From Modernism's denouement to the verbal pyrotechnics of post-conceptualism, poets and writers struggle over how to historicize our temporal moment, as well as ourselves. The recent outpouring of post-apocalyptic narratives and grief memoirs suggest that the end times aren't on their way—they've already been lived through, marking our aporetic times by the word "post" (post-history, narrative, race, gender, class, feminism, colonial, and human).
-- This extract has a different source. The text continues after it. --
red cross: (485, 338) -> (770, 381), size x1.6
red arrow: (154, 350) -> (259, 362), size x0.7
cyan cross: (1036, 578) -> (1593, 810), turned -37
Our capacity for coalitional politics or collective action, often replaced by elegiac and what Martin Glaz Serop calls "post-production witness literature," follows similar forms of dispersal, and forgetting, yet an opposing generative force can also be traced beyond mimesis, erasure, and fragmentation—the mock- or neo-epic, parlaying, as does Traci Brimhall and Lucy Biederman's "This is my Text for the World that Never Texted Me," Emily Dickinson with Hilary Clinton, say, or rescripting, as Natalie Shapero does in "Helicopter Mom (Or, Something For Everyone To Resent)" the Western, neo-imperialist appropriation of the "transitory property of Asian-ness" in the Vietnam War musical Miss Saigon.
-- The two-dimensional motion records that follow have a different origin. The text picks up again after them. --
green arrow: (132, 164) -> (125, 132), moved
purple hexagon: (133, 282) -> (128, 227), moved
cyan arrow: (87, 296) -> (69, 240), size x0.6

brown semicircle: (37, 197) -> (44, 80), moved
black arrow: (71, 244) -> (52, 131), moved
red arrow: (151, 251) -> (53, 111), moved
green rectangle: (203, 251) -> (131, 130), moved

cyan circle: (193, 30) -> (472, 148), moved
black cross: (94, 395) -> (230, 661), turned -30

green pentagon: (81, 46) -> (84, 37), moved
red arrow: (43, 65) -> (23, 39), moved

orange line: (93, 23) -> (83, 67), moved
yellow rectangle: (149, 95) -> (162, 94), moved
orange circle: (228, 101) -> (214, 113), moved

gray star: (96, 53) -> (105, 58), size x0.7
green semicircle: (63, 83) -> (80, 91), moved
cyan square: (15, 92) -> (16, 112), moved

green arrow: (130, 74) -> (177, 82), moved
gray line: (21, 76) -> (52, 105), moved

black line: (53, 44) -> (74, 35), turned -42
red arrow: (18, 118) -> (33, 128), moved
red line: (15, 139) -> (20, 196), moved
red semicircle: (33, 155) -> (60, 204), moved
Mythology does not seek out a factual "origin" of events or persons, providing instead a movement toward a more "accurate" representation of experience through multimedia, and crossgenre forms of autobiography, fiction, and poetry (Renata Adler's Speedboat, Elizabeth Hardwick's Sleepless Nights, Lauren Slater's Lying, Gail Scott's My Paris) as well as theatrical and anti-theatrical performance art (Laurie Anderson, Marina Abramović, Cindy Sherman) and other mediums and forms. These and other "narratives," through the work of artistic and self-invention, provide a means for men, and women of all races, ethnicities, and identifications of gender and sexuality to enter a phallocentric symbolic order through self- and other-representation, on their own terms.

As Vanessa Place says: "I'm grateful for any opportunity to be a signifier."

Including literary, visual, and sonic responses by artists, poets, writers, and composers Elena Tomorowitz, Kathleen Rooney, Elisa Gabbert, Brooke Wonders, Bridget Lowe, Traci Brimhall, Lucy Biederman, Virginia Konchan, Kate Durbin, Amaranth Borsuk, Elliot Cole, and Natalie Shapero, these writers engage with myths or fairy tale from Medusa to Madama Butterfly (with composer Elliot Cole's own Kyrgyz-inspired creation myth, or Durbin and Borsuk's Abra), challenging the depersonalized spaces of capitalism's homogenization with the return of the uncanny, the otherworldly, and the incontrovertible "other" among us: whether rising from the depths of literary tradition's epic myths—Greek, Finnish, Tagalog, or modernist, up to today.